After training as a dancer, he was first on stage in the chorus of The Five O'Clock Revue (1929) and was regularly on the London stage, in revues, musicals and straight plays, throughout the 1930s, as well as making about twenty films before war broke out.
He is an engaging juvenile lead in such 30s pieces as The Ghost Camera (d. Bernard Vorhaus, 1933, as Ida Lupino's brother), the chirpy musical Car of Dreams (d. Graham Cutts, 1935), the love interest for Nova Pilbeam's Tudor Rose (d. Robert Stevenson, 1936), and the schoolboy grown into soldier in Goodbye, Mr Chips (d. Sam Wood, 1939).

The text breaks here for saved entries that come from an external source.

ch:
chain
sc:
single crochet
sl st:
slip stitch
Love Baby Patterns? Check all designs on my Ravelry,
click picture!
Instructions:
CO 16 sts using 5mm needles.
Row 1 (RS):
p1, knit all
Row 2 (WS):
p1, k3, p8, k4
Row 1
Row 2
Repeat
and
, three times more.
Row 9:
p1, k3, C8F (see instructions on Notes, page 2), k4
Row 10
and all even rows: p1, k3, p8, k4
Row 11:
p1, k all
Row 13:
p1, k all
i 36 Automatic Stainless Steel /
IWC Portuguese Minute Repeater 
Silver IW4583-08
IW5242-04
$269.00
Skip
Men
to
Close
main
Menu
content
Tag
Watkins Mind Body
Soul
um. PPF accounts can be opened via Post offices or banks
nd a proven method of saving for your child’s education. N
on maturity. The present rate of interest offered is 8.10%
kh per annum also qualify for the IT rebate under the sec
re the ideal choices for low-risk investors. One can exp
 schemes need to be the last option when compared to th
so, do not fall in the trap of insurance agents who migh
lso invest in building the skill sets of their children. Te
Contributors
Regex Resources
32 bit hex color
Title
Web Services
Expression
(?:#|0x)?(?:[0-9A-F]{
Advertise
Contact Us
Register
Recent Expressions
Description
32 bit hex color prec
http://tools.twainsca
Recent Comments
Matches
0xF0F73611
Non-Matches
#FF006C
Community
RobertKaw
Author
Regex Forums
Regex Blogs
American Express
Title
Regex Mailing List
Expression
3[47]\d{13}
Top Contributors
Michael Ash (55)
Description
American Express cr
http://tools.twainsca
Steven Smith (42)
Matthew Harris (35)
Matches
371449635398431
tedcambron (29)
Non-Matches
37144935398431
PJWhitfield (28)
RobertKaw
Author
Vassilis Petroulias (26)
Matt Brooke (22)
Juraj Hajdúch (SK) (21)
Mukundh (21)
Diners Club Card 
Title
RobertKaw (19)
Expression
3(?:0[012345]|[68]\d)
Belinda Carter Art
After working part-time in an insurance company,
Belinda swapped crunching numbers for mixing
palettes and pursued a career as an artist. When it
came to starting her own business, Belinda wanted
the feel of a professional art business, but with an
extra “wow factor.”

But World War II changed everything for Mills, as it did for so much connected with British cinema. The roles he played in In Which We Serve (d. Noël Coward/David Lean, 1942), We Dive at Dawn (d. Anthony Asquith, 1943), This Happy Breed (d. Lean, 1944), Waterloo Road (d. Sidney Gilliat, 1944) and The Way to the Stars (d. Asquith, 1945) defined a new kind of British film hero: he is the boy-next-door in his ordinariness, but he has also established an everyman reliability under stress; he is decent, brave and loyal; and he works enough subtle mutations on the type to avoid mere repetition. It is arguable that no British male star ever had so long and rewarding a stardom, and in predominantly British films.
In the postwar era, he was a definitive Pip in Great Expectations (d. David Lean, 1946), emphatically a figure for a supposedly more egalitarian Britain; the tormented hero, an industrial chemist who fears he may have committed murder, in The October Man (d. Roy Ward Baker, 1947); the archetypal British hero, Scott of the Antarctic (d. Charles Frend, 1948), who failed so bravely; and another sort of hero, the bootmaker Willie Mossop, in Hobson's Choice (d. David Lean, 1953).

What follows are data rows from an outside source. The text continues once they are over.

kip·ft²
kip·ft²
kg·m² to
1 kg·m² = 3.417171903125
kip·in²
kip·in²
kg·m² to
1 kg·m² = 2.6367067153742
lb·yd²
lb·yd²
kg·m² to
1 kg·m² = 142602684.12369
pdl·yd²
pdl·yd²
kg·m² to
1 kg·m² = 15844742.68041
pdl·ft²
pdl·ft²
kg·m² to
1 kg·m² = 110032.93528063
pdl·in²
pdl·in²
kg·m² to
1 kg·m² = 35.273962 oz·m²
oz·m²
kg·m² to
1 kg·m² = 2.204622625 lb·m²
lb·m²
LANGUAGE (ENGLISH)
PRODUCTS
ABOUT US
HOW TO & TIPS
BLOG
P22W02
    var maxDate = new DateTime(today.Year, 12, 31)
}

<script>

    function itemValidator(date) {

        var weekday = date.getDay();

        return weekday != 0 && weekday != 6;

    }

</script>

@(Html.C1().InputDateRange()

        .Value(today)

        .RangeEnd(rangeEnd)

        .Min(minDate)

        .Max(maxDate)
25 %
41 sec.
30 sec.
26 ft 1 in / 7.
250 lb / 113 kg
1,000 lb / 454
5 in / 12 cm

As the 1950s wore on, the roles shaded subtly into character leads. He is the shabby private detective in The End of the Affair (d. Edward Dmytryk, 1954) and the captain in Ice Cold in Alex (d. J. Lee Thompson, 1958), pushed by exhaustion into incipient neurosis and alcoholism. The twitchy, repressed military types in Tunes of Glory (d. Ronald Neame, 1960) and Tiara Tahiti (d. Ted Kotcheff, 1962), the one headed for tragedy, the latter for the humiliations of social comedy, reveal precision as well as versatility; and he is ultimately very moving as the father in The Family Way (d. Boulting Brothers, 1966) who may have loved no one as much as his dead mate.

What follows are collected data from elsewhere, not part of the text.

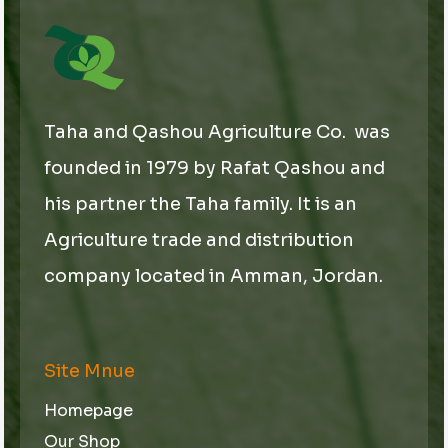
Taha and Qashou Agriculture Co. was
founded in 1979 by Rafat Qashou and
his partner the Taha family. It is an
Agriculture trade and distribution
company located in Amman, Jordan.
Site Mnue
Homepage
Our Shop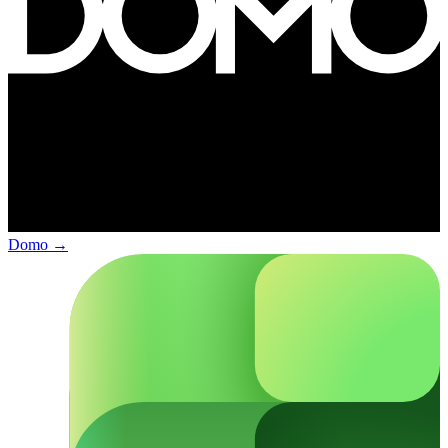
Domo
→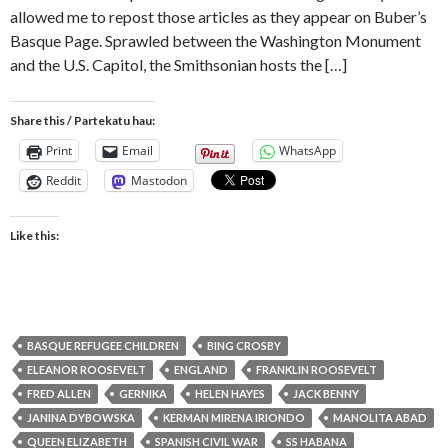
allowed me to repost those articles as they appear on Buber’s
Basque Page. Sprawled between the Washington Monument
and the U.S. Capitol, the Smithsonian hosts the […]
Share this / Partekatu hau:
Print
Email
WhatsApp
Reddit
Mastodon
Like this:
BASQUE REFUGEE CHILDREN
BING CROSBY
ELEANOR ROOSEVELT
ENGLAND
FRANKLIN ROOSEVELT
FRED ALLEN
GERNIKA
HELEN HAYES
JACK BENNY
JANINA DYBOWSKA
KERMAN MIRENA IRIONDO
MANOLITA ABAD
QUEEN ELIZABETH
SPANISH CIVIL WAR
SS HABANA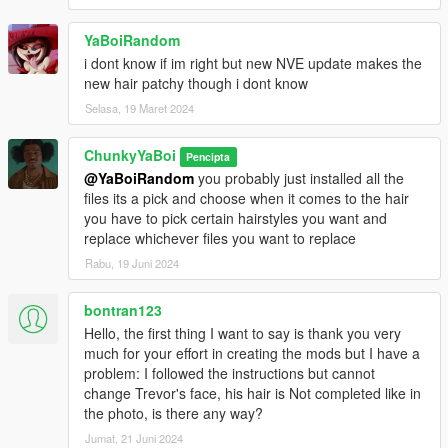
YaBoiRandom
i dont know if im right but new NVE update makes the
new hair patchy though i dont know
Selasa, 19 Maret 2024
ChunkyYaBoi
Pencipta
@YaBoiRandom
you probably just installed all the
files its a pick and choose when it comes to the hair
you have to pick certain hairstyles you want and
replace whichever files you want to replace
Rabu, 19 Juni 2024
bontran123
Hello, the first thing I want to say is thank you very
much for your effort in creating the mods but I have a
problem: I followed the instructions but cannot
change Trevor's face, his hair is Not completed like in
the photo, is there any way?
Jumat, 21 Juni 2024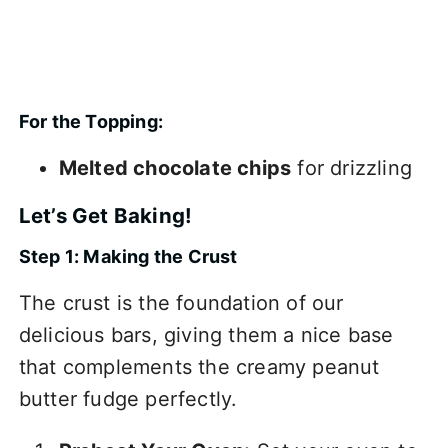
For the Topping:
Melted chocolate chips
for drizzling
Let’s Get Baking!
Step 1: Making the Crust
The crust is the foundation of our
delicious bars, giving them a nice base
that complements the creamy peanut
butter fudge perfectly.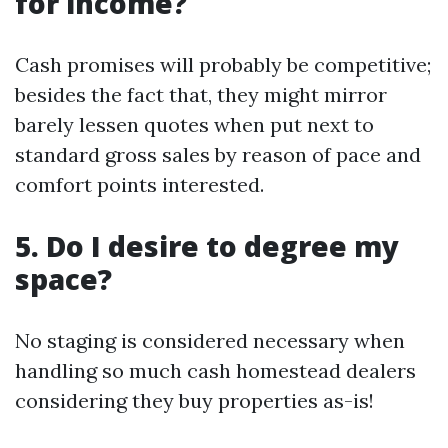
for income?
Cash promises will probably be competitive;
besides the fact that, they might mirror
barely lessen quotes when put next to
standard gross sales by reason of pace and
comfort points interested.
5. Do I desire to degree my
space?
No staging is considered necessary when
handling so much cash homestead dealers
considering they buy properties as-is!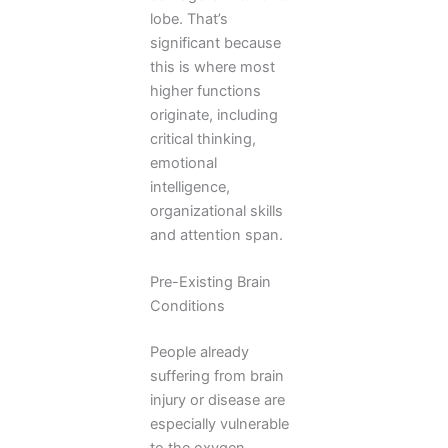
lobe. That’s
significant because
this is where most
higher functions
originate, including
critical thinking,
emotional
intelligence,
organizational skills
and attention span.
Pre-Existing Brain
Conditions
People already
suffering from brain
injury or disease are
especially vulnerable
to the oxygen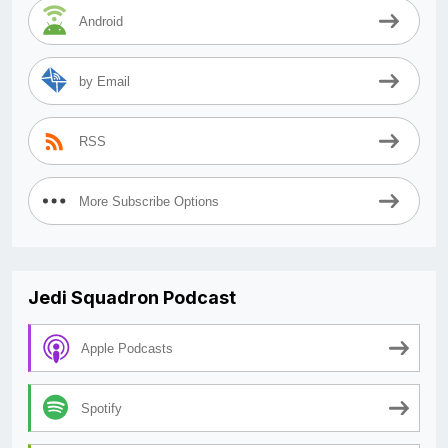
Android
by Email
RSS
More Subscribe Options
Jedi Squadron Podcast
Apple Podcasts
Spotify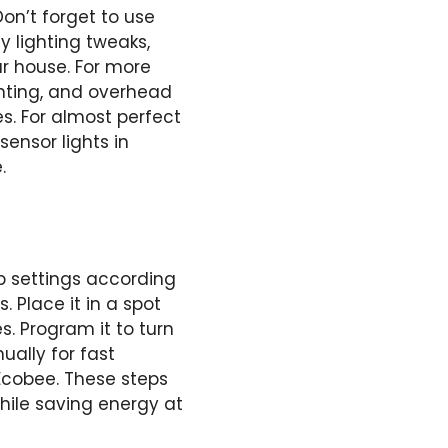
on’t forget to use
 lighting tweaks,
r house. For more
ighting, and overhead
s. For almost perfect
ensor lights in
.
p settings according
. Place it in a spot
. Program it to turn
ually for fast
 Ecobee. These steps
hile saving energy at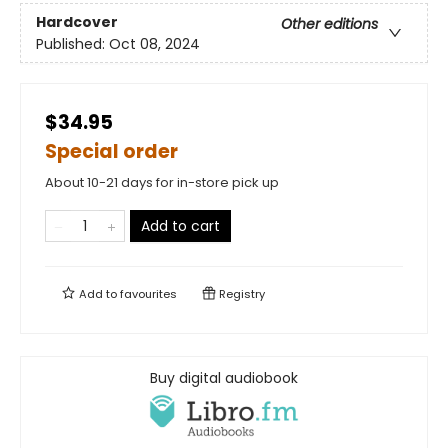
Hardcover
Other editions
Published:
Oct 08, 2024
$34.95
Special order
About 10-21 days for in-store pick up
Add to cart
Add to
favourites
Registry
Buy digital audiobook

Typically, he got the Oscar for a grotesque piece of facial and vocal distortion in the inflated Ryan's Daughter (d. David Lean, 1970) - supporting actor Oscars have always been drawn to this sort of cosmetic display - when one could nominate a dozen far less showy, more worthy contenders among his roles. Even in perfectly ordinary films like The Vicious Circle (d. Gerald Thomas, 1957), one never stops believing in him.
His later decades saw him in character cameos, in good films (e.g., Gandhi (d. Richard Attenborough, 1982)) and bad (e.g., Deadly Advice (d. Mandie Fletcher, 1994)). Kenneth Branagh enlisted him (as whom did he not?) for Hamlet (UK/US, 1996) to play the mute role of "Old Norway", for whom Shakespeare had thoughtlessly failed to produce lines, and he went on appearing in TV series (e.g., Martin Chuzzlewit, BBC, 1994) and talk shows. Though very deaf and part-blind, he still evinced the chipper persona honed below (occasionally above) decks in those war films half a century earlier.
He tried his hand at directing and producing but he is, above all, a British film actor par excellence. The achievement is there in the CV; it has been recognised serially with CBE (1960), knighthood (1976), BAFTA Special Tribute Award (1987), and BFI Fellowship (1995). No one could say he hadn't earned them.
Married (his second) since 1941 to author Mary Hayley Bell, he is the father of actresses Hayley and Juliet Mills.
Autobiography: Up in the Clouds, Gentlemen Please (1980).